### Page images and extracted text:
++++++++

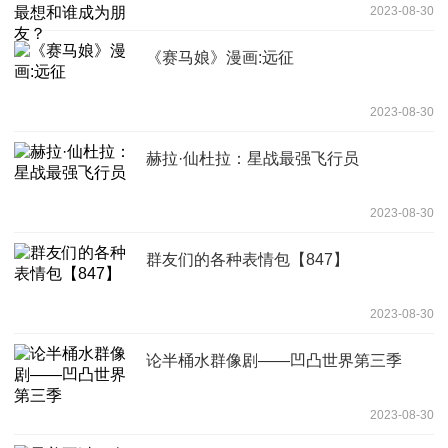
2023-08-30
《赛马娘》漫画:远征
2023-08-30
赫拉·仙杜拉：星战最强飞行员
2023-08-30
群友们的各种表情包【847】
2023-08-30
论半桶水群像剧——凹凸世界第三季
2023-08-30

++++++++

### GOAL OF THE EXERCISE:
Copy every entry word for word, but omit the pictures.

### SOLUTION FOR THIS TASK:
2023-08-30
《赛马娘》漫画:远征
2023-08-30
赫拉·仙杜拉：星战最强飞行员
2023-08-30
群友们的各种表情包【847】
2023-08-30
论半桶水群像剧——凹凸世界第三季
2023-08-30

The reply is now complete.